Leave the pictures out and write out the rest of the listing word for word.

Dataset content:

================================

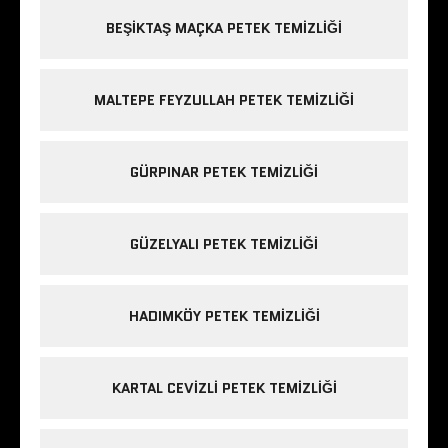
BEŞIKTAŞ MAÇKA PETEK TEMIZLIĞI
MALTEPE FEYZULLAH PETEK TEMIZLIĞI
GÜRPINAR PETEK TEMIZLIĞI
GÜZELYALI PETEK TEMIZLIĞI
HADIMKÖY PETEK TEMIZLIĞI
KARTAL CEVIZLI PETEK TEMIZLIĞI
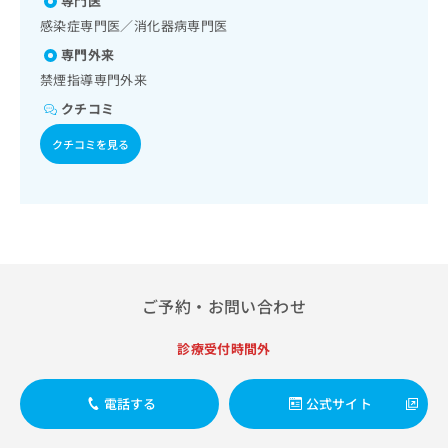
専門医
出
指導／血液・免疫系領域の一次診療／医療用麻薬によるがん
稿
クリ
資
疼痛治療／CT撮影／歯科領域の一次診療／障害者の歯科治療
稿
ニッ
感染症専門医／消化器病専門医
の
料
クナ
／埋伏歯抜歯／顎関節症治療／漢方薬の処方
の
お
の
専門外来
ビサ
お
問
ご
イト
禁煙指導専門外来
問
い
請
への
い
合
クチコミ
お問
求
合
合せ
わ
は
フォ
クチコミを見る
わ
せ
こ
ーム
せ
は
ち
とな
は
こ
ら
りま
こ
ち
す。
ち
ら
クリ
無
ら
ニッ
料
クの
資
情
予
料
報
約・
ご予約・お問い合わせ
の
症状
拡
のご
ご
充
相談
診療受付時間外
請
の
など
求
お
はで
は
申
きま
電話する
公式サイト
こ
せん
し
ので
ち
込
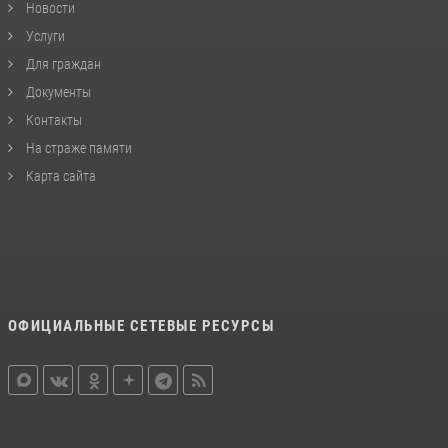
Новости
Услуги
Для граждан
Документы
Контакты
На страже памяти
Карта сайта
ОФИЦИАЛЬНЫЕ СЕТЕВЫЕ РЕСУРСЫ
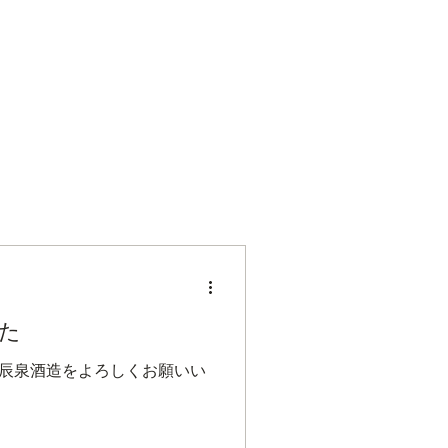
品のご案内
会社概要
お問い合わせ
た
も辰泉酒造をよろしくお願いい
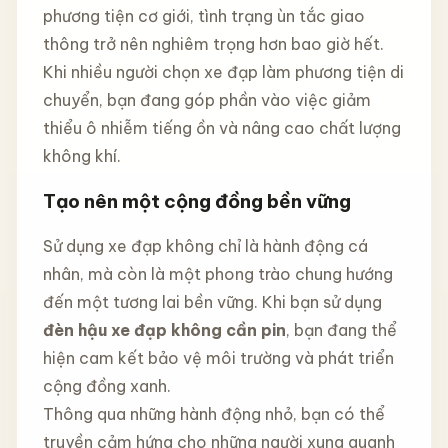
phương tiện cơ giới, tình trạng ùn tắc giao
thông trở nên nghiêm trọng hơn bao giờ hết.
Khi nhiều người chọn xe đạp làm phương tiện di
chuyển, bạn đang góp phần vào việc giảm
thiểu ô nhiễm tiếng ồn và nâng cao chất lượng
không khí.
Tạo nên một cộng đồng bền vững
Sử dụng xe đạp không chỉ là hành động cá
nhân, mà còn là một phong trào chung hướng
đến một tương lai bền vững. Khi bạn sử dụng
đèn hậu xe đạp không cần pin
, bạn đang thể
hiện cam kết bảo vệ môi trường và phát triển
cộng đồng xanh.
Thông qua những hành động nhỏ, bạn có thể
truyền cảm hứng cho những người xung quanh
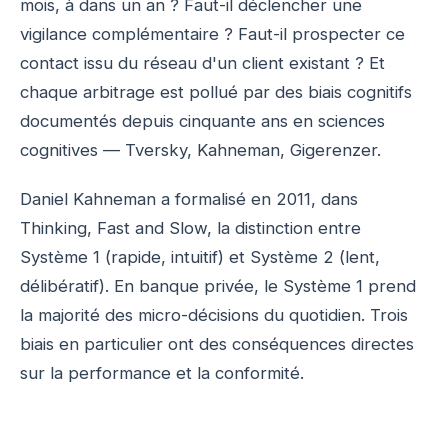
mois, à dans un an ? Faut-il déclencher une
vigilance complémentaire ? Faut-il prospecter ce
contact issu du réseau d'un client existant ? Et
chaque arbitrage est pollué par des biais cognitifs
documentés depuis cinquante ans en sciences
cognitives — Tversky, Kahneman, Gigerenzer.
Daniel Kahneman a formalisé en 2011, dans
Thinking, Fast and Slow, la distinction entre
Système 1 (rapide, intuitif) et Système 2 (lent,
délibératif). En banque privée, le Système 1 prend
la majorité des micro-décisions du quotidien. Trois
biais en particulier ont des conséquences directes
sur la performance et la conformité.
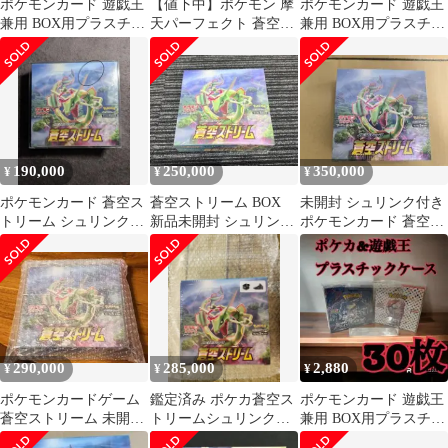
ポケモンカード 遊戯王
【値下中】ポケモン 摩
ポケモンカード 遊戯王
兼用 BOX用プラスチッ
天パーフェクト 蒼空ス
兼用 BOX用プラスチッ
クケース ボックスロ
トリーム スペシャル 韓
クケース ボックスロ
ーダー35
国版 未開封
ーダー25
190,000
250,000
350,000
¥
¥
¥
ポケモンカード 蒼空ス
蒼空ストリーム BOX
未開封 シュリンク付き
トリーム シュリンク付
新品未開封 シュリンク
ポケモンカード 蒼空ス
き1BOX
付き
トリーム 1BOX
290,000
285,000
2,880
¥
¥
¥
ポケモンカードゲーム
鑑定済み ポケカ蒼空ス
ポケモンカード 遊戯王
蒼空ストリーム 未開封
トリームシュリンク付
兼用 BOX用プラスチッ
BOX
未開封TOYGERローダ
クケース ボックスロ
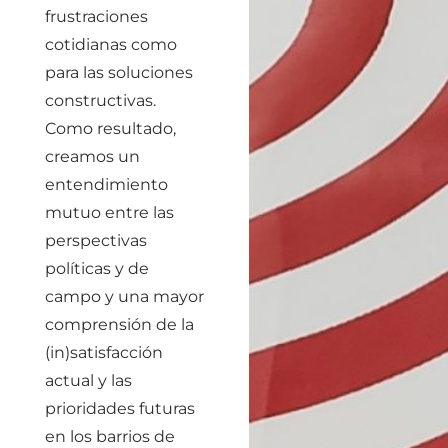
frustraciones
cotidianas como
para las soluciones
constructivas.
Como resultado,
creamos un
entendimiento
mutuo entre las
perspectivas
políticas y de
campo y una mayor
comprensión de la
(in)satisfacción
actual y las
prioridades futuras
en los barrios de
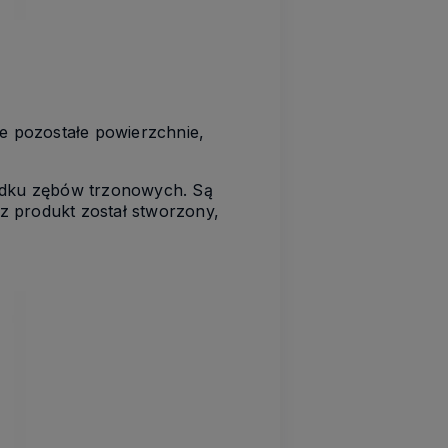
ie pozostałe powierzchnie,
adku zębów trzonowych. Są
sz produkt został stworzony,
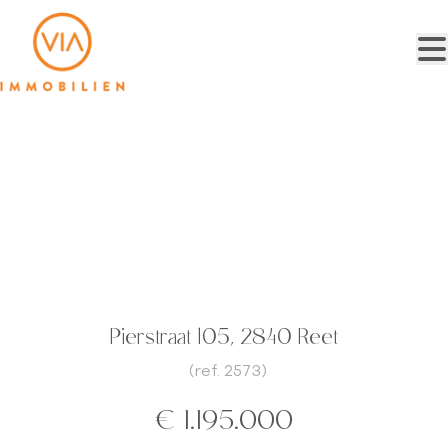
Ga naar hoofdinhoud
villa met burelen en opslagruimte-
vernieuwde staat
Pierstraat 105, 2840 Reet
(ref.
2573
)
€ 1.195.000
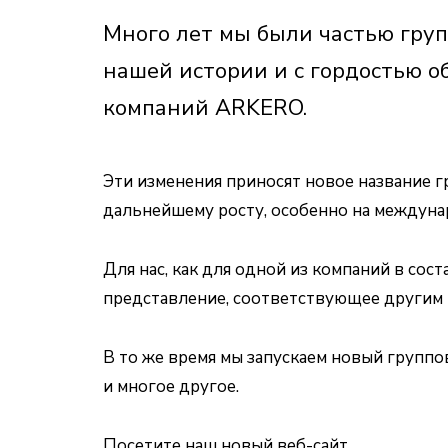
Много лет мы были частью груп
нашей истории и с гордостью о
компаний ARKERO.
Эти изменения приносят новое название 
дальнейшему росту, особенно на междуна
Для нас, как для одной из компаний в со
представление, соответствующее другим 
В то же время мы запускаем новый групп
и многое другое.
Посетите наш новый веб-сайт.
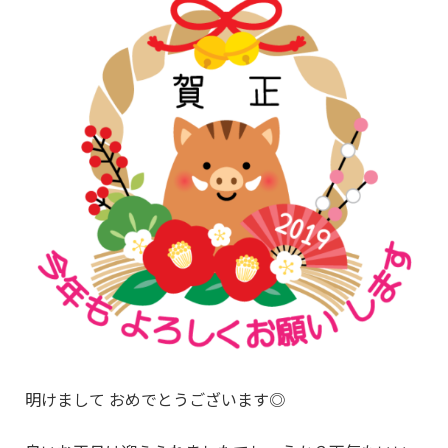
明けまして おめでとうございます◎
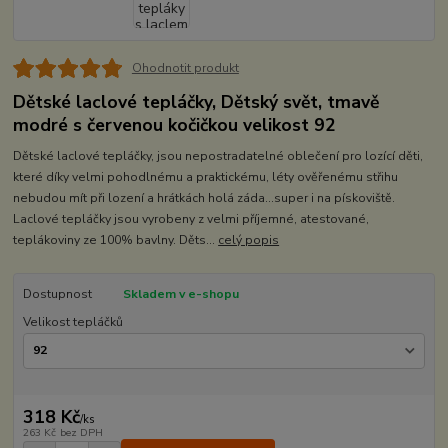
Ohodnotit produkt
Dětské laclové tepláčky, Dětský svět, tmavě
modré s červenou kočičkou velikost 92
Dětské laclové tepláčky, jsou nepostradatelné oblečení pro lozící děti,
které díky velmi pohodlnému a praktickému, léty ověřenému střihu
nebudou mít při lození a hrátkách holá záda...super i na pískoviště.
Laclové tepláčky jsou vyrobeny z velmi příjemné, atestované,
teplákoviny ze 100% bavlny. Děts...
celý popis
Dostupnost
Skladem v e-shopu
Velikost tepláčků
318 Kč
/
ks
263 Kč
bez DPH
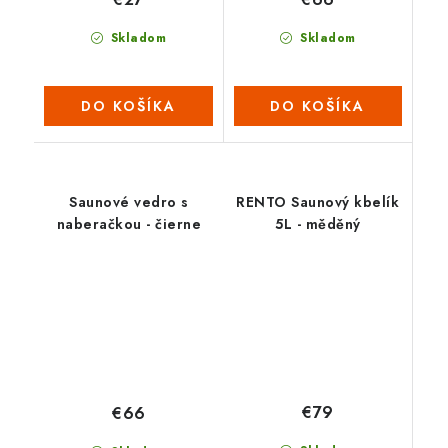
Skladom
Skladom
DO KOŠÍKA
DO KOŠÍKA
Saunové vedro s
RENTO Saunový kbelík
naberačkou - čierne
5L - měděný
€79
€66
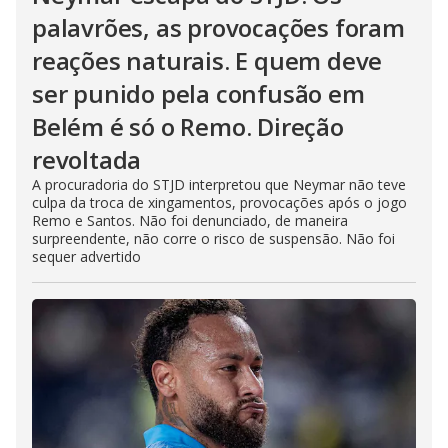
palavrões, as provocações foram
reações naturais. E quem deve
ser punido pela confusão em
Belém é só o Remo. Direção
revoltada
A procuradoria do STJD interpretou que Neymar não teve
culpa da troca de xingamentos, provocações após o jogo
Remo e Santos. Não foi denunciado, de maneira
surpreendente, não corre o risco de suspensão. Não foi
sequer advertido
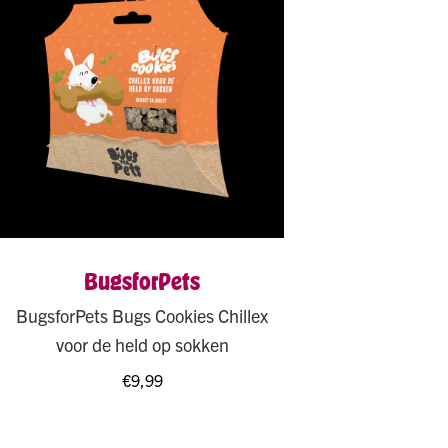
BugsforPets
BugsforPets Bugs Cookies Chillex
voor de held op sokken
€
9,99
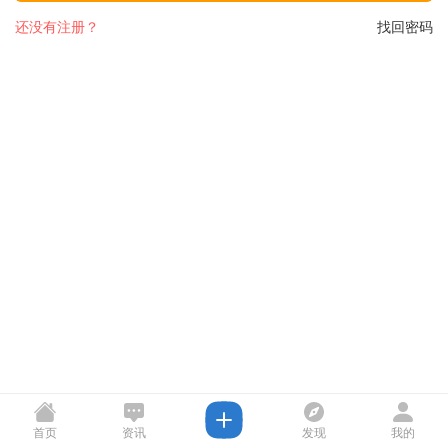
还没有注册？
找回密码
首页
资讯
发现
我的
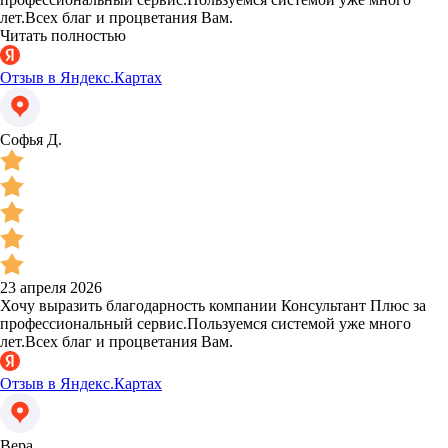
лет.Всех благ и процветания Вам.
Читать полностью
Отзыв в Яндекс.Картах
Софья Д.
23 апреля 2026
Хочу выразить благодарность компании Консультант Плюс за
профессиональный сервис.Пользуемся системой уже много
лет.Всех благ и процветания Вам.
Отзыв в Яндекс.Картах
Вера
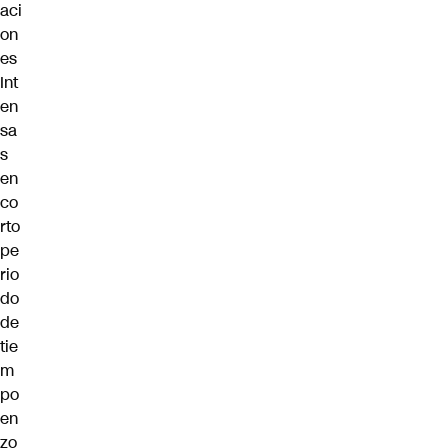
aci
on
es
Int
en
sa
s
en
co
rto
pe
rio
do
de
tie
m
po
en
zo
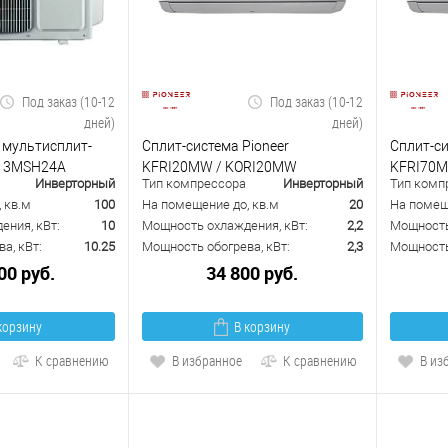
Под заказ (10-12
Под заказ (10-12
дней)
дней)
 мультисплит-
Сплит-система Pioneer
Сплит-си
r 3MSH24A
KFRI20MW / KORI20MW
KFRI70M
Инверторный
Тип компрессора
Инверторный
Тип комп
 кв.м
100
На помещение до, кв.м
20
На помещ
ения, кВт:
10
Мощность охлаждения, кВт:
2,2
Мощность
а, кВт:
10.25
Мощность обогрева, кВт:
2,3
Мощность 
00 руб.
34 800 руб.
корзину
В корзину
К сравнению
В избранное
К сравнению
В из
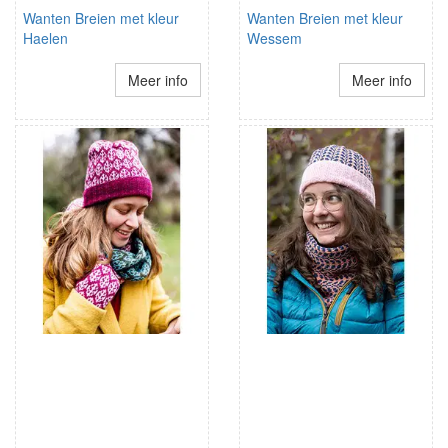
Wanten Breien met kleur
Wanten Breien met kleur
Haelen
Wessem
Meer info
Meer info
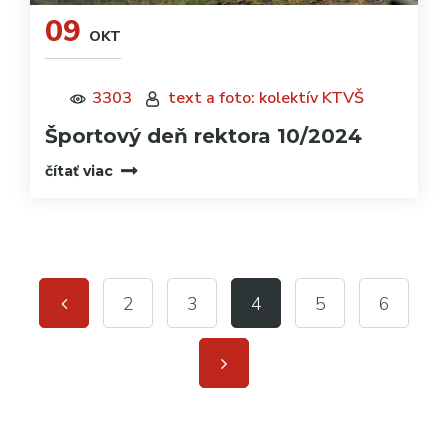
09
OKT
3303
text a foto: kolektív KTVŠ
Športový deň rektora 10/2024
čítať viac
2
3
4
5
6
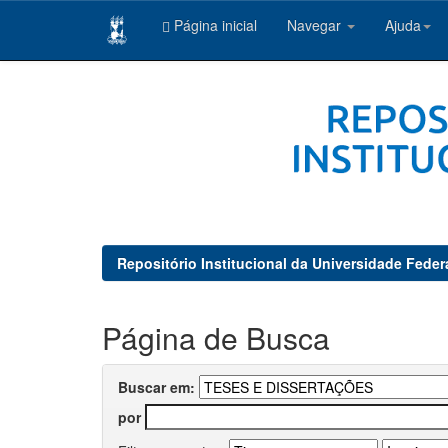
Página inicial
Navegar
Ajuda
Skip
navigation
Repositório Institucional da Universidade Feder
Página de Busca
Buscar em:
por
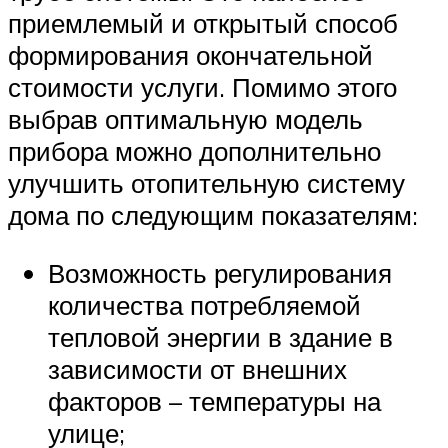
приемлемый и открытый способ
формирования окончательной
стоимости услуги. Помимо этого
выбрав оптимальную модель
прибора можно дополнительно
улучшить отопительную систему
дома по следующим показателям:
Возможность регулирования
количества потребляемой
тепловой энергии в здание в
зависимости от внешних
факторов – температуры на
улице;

================================

Final answer:
BEŞIKTAŞ MAÇKA PETEK TEMIZLIĞI
MALTEPE FEYZULLAH PETEK TEMIZLIĞI
GÜRPINAR PETEK TEMIZLIĞI
GÜZELYALI PETEK TEMIZLIĞI
HADIMKÖY PETEK TEMIZLIĞI
KARTAL CEVIZLI PETEK TEMIZLIĞI
専門医
出
指導／血液・免疫系領域の一次診療／医療用麻薬によるがん
稿
クリ
資
疼痛治療／CT撮影／歯科領域の一次診療／障害者の歯科治療
稿
ニッ
感染症専門医／消化器病専門医
の
料
クナ
／埋伏歯抜歯／顎関節症治療／漢方薬の処方
の
お
の
専門外来
ビサ
お
問
ご
イト
禁煙指導専門外来
問
い
請
への
い
合
クチコミ
お問
求
合
合せ
わ
は
フォ
クチコミを見る
わ
せ
こ
ーム
せ
は
ち
とな
は
こ
ら
りま
こ
ち
す。
ち
ら
クリ
無
ら
ニッ
料
クの
資
情
予
料
報
約・
ご予約・お問い合わせ
の
症状
拡
のご
ご
充
相談
診療受付時間外
請
の
など
求
お
はで
は
申
きま
電話する
公式サイト
こ
せん
し
ので
ち
込
Новости
Услуги
Для граждан
Документы
Контакты
На страже памяти
Карта сайта
ОФИЦИАЛЬНЫЕ СЕТЕВЫЕ РЕСУРСЫ
品のご案内
会社概要
お問い合わせ
た
も辰泉酒造をよろしくお願いい
phương tiện cơ giới, tình trạng ùn tắc giao
thông trở nên nghiêm trọng hơn bao giờ hết.
Khi nhiều người chọn xe đạp làm phương tiện di
chuyển, bạn đang góp phần vào việc giảm
thiểu ô nhiễm tiếng ồn và nâng cao chất lượng
không khí.
Tạo nên một cộng đồng bền vững
Sử dụng xe đạp không chỉ là hành động cá
nhân, mà còn là một phong trào chung hướng
đến một tương lai bền vững. Khi bạn sử dụng
đèn hậu xe đạp không cần pin
, bạn đang thể
hiện cam kết bảo vệ môi trường và phát triển
cộng đồng xanh.
Thông qua những hành động nhỏ, bạn có thể
truyền cảm hứng cho những người xung quanh
mois, à dans un an ? Faut-il déclencher une
vigilance complémentaire ? Faut-il prospecter ce
contact issu du réseau d'un client existant ? Et
chaque arbitrage est pollué par des biais cognitifs
documentés depuis cinquante ans en sciences
cognitives — Tversky, Kahneman, Gigerenzer.
Daniel Kahneman a formalisé en 2011, dans
Thinking, Fast and Slow, la distinction entre
Système 1 (rapide, intuitif) et Système 2 (lent,
délibératif). En banque privée, le Système 1 prend
la majorité des micro-décisions du quotidien. Trois
biais en particulier ont des conséquences directes
sur la performance et la conformité.
ポケモンカード 遊戯王
【値下中】ポケモン 摩
ポケモンカード 遊戯王
兼用 BOX用プラスチッ
天パーフェクト 蒼空ス
兼用 BOX用プラスチッ
クケース ボックスロ
トリーム スペシャル 韓
クケース ボックスロ
ーダー35
国版 未開封
ーダー25
190,000
250,000
350,000
¥
¥
¥
ポケモンカード 蒼空ス
蒼空ストリーム BOX
未開封 シュリンク付き
トリーム シュリンク付
新品未開封 シュリンク
ポケモンカード 蒼空ス
き1BOX
付き
トリーム 1BOX
290,000
285,000
2,880
¥
¥
¥
ポケモンカードゲーム
鑑定済み ポケカ蒼空ス
ポケモンカード 遊戯王
蒼空ストリーム 未開封
トリームシュリンク付
兼用 BOX用プラスチッ
BOX
未開封TOYGERローダ
クケース ボックスロ
frustraciones
cotidianas como
para las soluciones
constructivas.
Como resultado,
creamos un
entendimiento
mutuo entre las
perspectivas
políticas y de
campo y una mayor
comprensión de la
(in)satisfacción
actual y las
prioridades futuras
en los barrios de
ie pozostałe powierzchnie,
adku zębów trzonowych. Są
sz produkt został stworzony,
Ga naar hoofdinhoud
villa met burelen en opslagruimte-
vernieuwde staat
Pierstraat 105, 2840 Reet
(ref.
2573
)
€ 1.195.000
Много лет мы были частью груп
нашей истории и с гордостью о
компаний ARKERO.
Эти изменения приносят новое название 
дальнейшему росту, особенно на междуна
Для нас, как для одной из компаний в со
представление, соответствующее другим 
В то же время мы запускаем новый групп
и многое другое.
Посетите наш новый веб-сайт.
明けまして おめでとうございます◎
Ohodnotit produkt
Dětské laclové tepláčky, Dětský svět, tmavě
modré s červenou kočičkou velikost 92
Dětské laclové tepláčky, jsou nepostradatelné oblečení pro lozící děti,
které díky velmi pohodlnému a praktickému, léty ověřenému střihu
nebudou mít při lození a hrátkách holá záda...super i na pískoviště.
Laclové tepláčky jsou vyrobeny z velmi příjemné, atestované,
teplákoviny ze 100% bavlny. Děts...
celý popis
Dostupnost
Skladem v e-shopu
Velikost tepláčků
318 Kč
/
ks
263 Kč
bez DPH
Skladom
Skladom
DO KOŠÍKA
DO KOŠÍKA
Saunové vedro s
RENTO Saunový kbelík
naberačkou - čierne
5L - měděný
€79
€66
palavrões, as provocações foram
reações naturais. E quem deve
ser punido pela confusão em
Belém é só o Remo. Direção
revoltada
A procuradoria do STJD interpretou que Neymar não teve
culpa da troca de xingamentos, provocações após o jogo
Remo e Santos. Não foi denunciado, de maneira
surpreendente, não corre o risco de suspensão. Não foi
sequer advertido
BugsforPets
BugsforPets Bugs Cookies Chillex
voor de held op sokken
€
9,99
还没有注册？
找回密码
首页
资讯
发现
我的
лет.Всех благ и процветания Вам.
Читать полностью
Отзыв в Яндекс.Картах
Софья Д.
23 апреля 2026
Хочу выразить благодарность компании Консультант Плюс за
профессиональный сервис.Пользуемся системой уже много
лет.Всех благ и процветания Вам.
Отзыв в Яндекс.Картах
Вера
aci
on
es
Int
en
sa
s
en
co
rto
pe
rio
do
de
tie
m
po
en
zo
Под заказ (10-12
Под заказ (10-12
дней)
дней)
 мультисплит-
Сплит-система Pioneer
Сплит-си
r 3MSH24A
KFRI20MW / KORI20MW
KFRI70M
Инверторный
Тип компрессора
Инверторный
Тип комп
 кв.м
100
На помещение до, кв.м
20
На помещ
ения, кВт:
10
Мощность охлаждения, кВт:
2,2
Мощность
а, кВт:
10.25
Мощность обогрева, кВт:
2,3
Мощность 
00 руб.
34 800 руб.
корзину
В корзину
К сравнению
В избранное
К сравнению
В из
Wanten Breien met kleur
Wanten Breien met kleur
Haelen
Wessem
Meer info
Meer info
09
OKT
3303
text a foto: kolektív KTVŠ
Športový deň rektora 10/2024
čítať viac
2
3
4
5
6
Página inicial
Navegar
Ajuda
Skip
navigation
Repositório Institucional da Universidade Feder
Página de Busca
Buscar em:
por
приемлемый и открытый способ
формирования окончательной
стоимости услуги. Помимо этого
выбрав оптимальную модель
прибора можно дополнительно
улучшить отопительную систему
дома по следующим показателям:
Возможность регулирования
количества потребляемой
тепловой энергии в здание в
зависимости от внешних
факторов – температуры на
улице;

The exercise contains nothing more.